Skip to content

How search works

Moonjar searches your library three ways. By default it picks the right one for the query you typed; you can also force a specific mode.

Moonjar tries full-text first. If that returns no results, it falls back to semantic search. This combination handles most queries — exact strings hit full-text, vague recall falls through to semantic.

A Postgres tsvector index over the source text of every document. Tokenises words, stems them, and ranks results with ts_rank. Returns highlighted snippets so you can see why a result matched.

Best for:

  • Unique strings (booking references, postcodes, IDs).
  • Quoted phrases.
  • Anything where the exact word matters.

A vector index over an embedding of every document. Queries get embedded the same way and results are ranked by cosine similarity — closer in meaning ranks higher.

Best for:

  • Vague recall — “that thing about retirement plans”.
  • Cross-language matches.
  • Concepts that don’t share words with the document.

A direct lookup against the extracted fields on every document. Matches against a field name (vendor, total, provider) or a value substring.

Best for:

  • “all my Vodafone bills” (vendor = Vodafone).
  • Lookups by exact field value.

Documents and their extracted fields. The command palette extends this across memories, reminders, collection items, and conversations — five entity types in one ranked result list.

Group-shared items are searched alongside your own.

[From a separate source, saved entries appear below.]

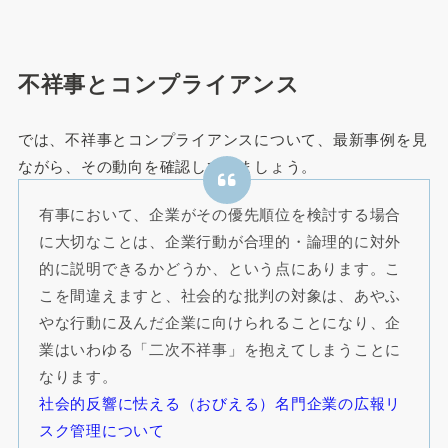
不祥事とコンプライアンス
では、不祥事とコンプライアンスについて、最新事例を見
ながら、その動向を確認してみましょう。
有事において、企業がその優先順位を検討する場合
に大切なことは、企業行動が合理的・論理的に対外
的に説明できるかどうか、という点にあります。こ
こを間違えますと、社会的な批判の対象は、あやふ
やな行動に及んだ企業に向けられることになり、企
業はいわゆる「二次不祥事」を抱えてしまうことに
なります。
社会的反響に怯える（おびえる）名門企業の広報リ
スク管理について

  • Auto-mode falls back from full-text to semantic when full-text returns nothing — so a query that matches one document by an obscure word will still surface that document.
  • Search is per-account. You don’t see other users’ documents unless they’re shared with you through a group.
  • Search inside attachments depends on whether the attachment text was extracted at capture (PDFs and images: yes; raw binaries: no).